Data to process section start
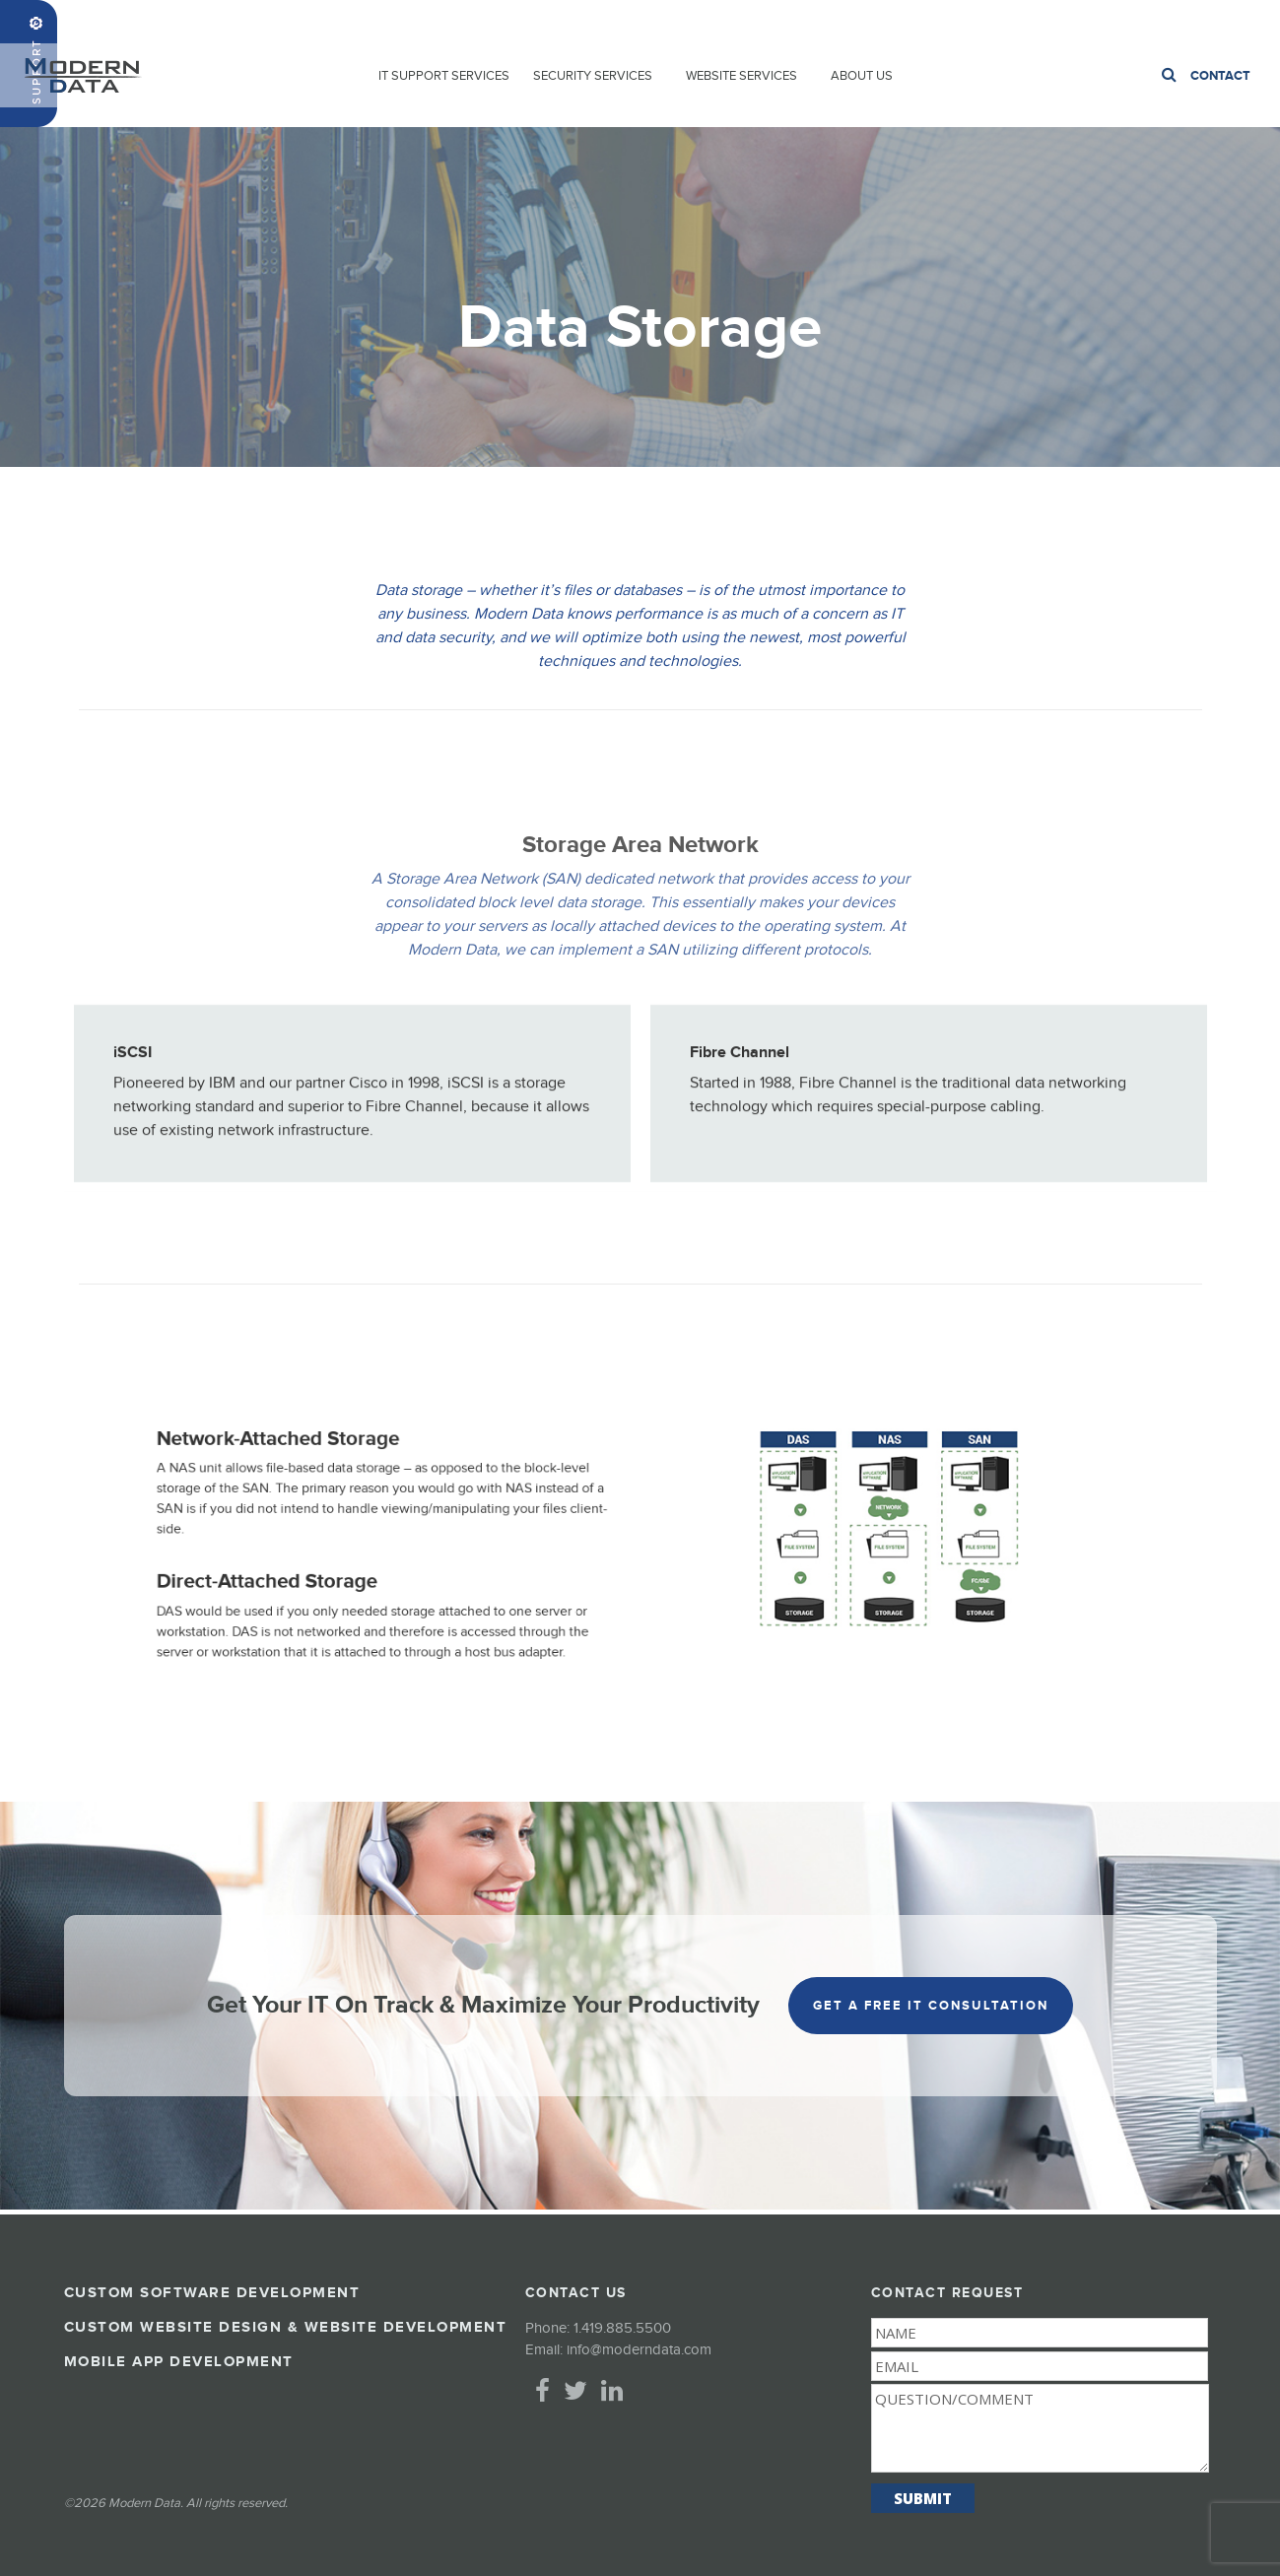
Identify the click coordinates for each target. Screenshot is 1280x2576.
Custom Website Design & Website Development (285, 2327)
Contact (1220, 76)
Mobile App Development (179, 2361)
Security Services (592, 76)
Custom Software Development (212, 2292)
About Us (862, 76)
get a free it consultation (930, 2006)
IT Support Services (443, 76)
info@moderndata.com (639, 2350)
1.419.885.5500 (1218, 21)
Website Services (741, 76)
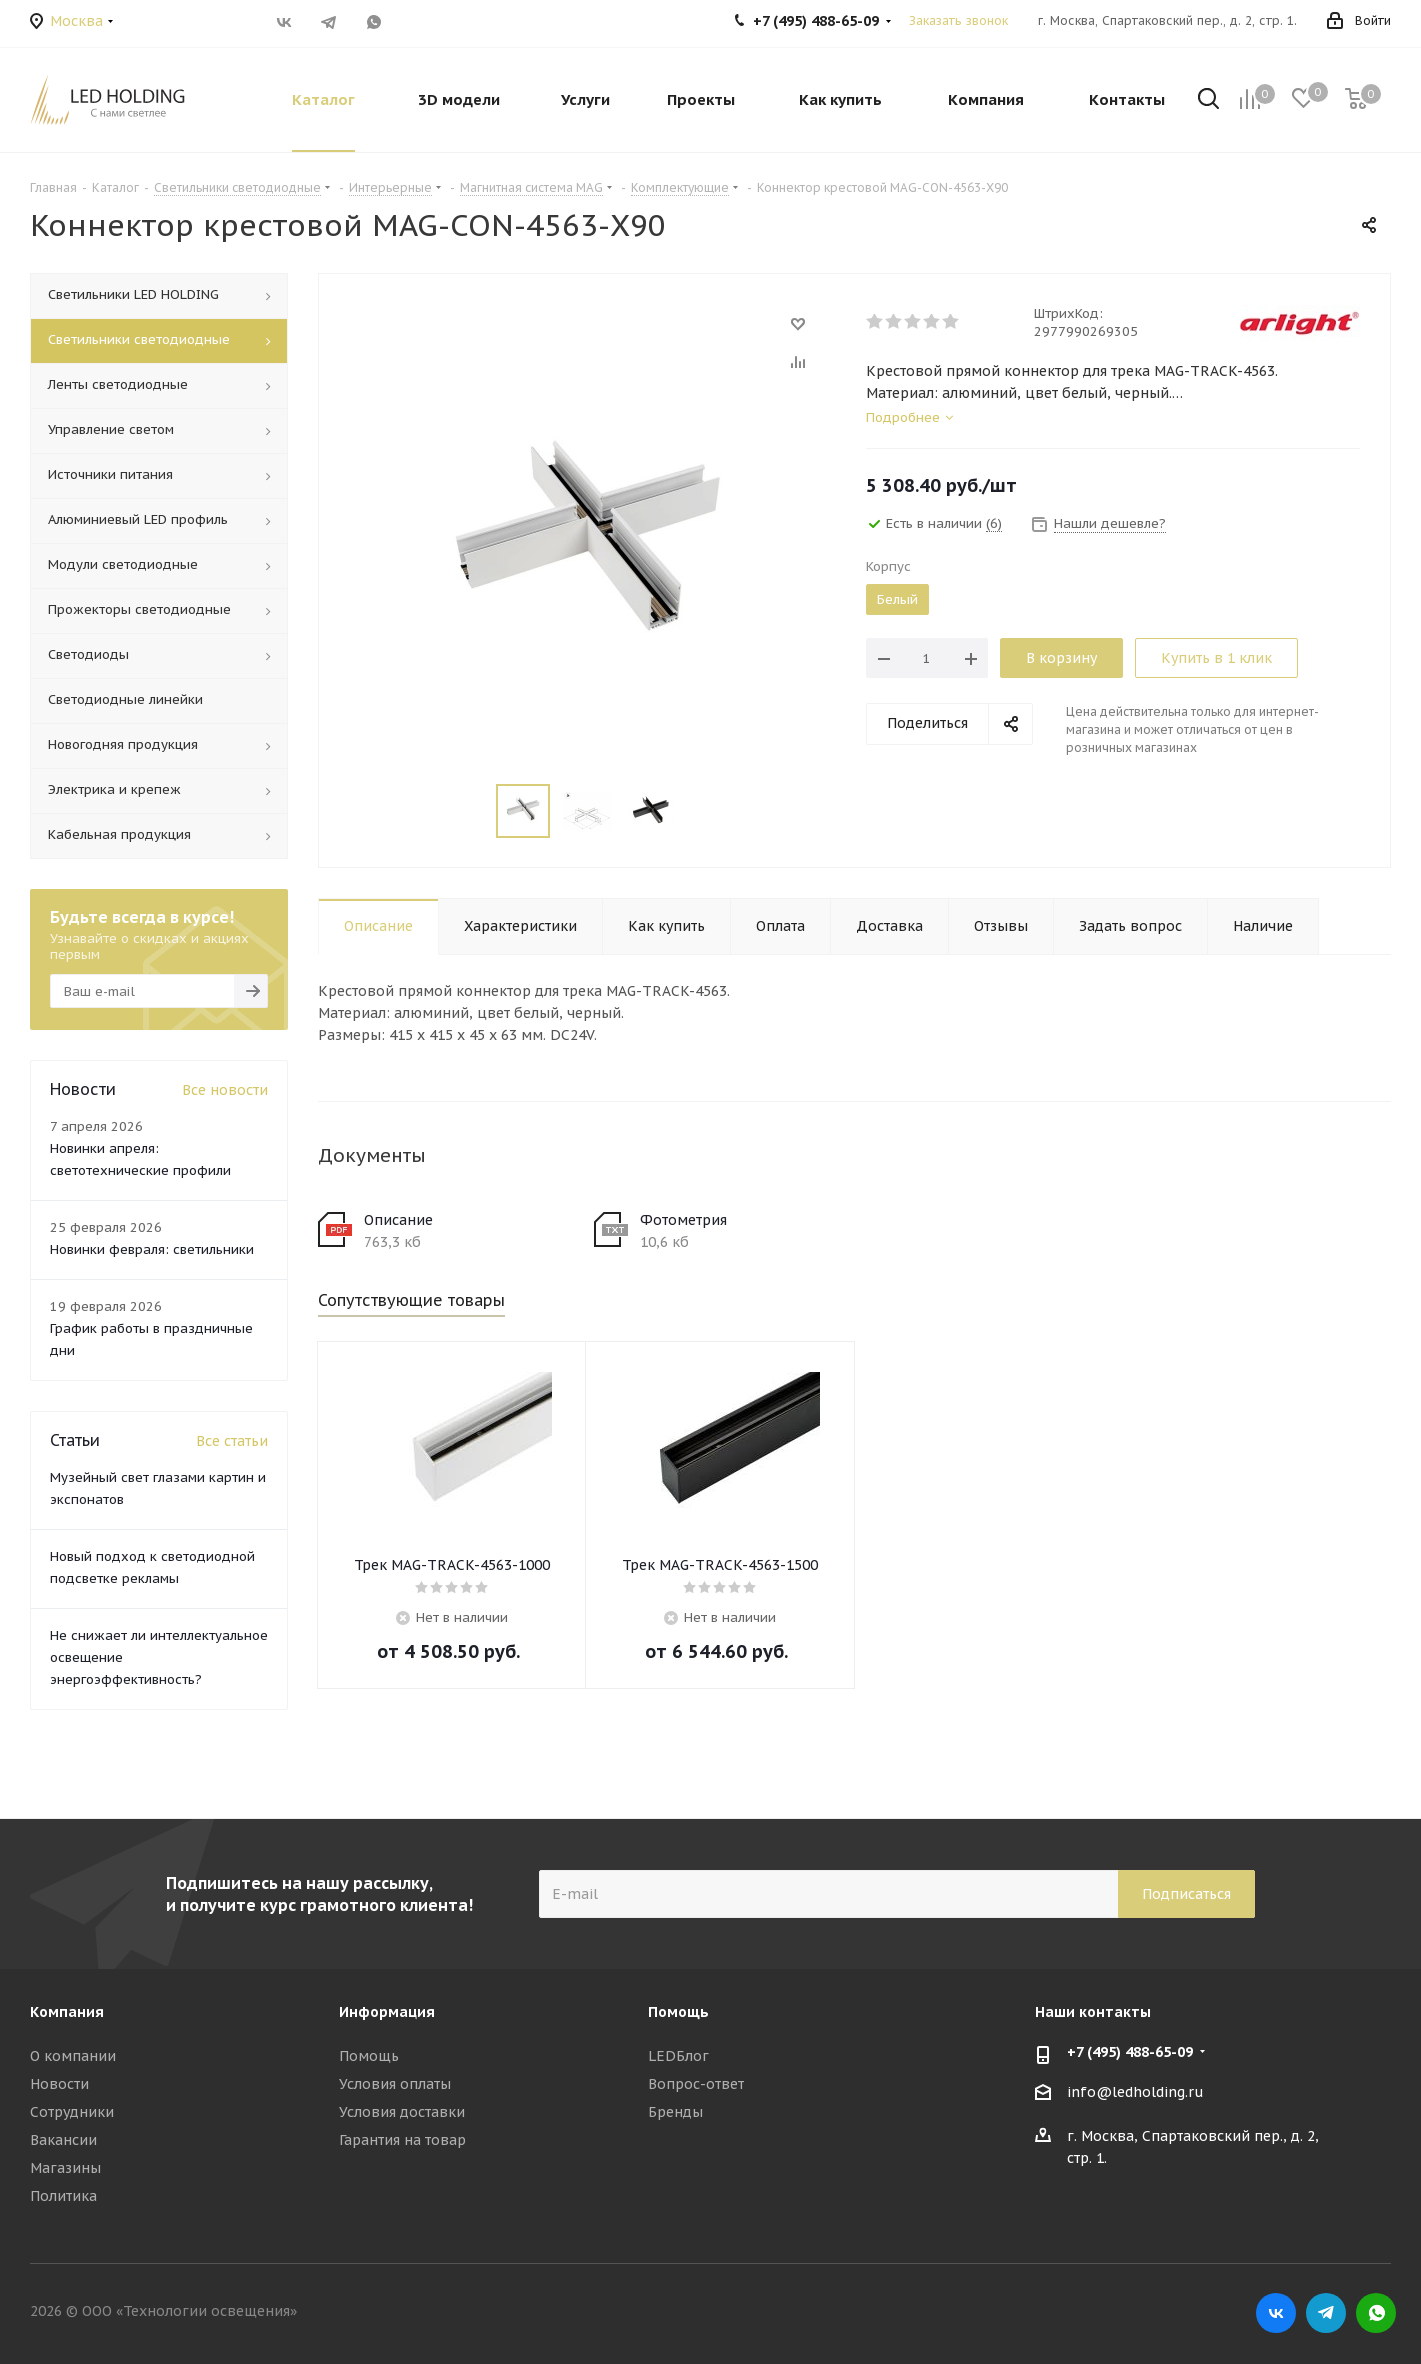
Data to process section end
◆ **Task requirements**
Using the listing above, write out exactly the lines from the one that holds "IT Support Services (443, 76)" through the last line, both included, and omit pictures.

◆ **Solution to this exercise**
IT Support Services (443, 76)
info@moderndata.com (639, 2350)
1.419.885.5500 (1218, 21)
Website Services (741, 76)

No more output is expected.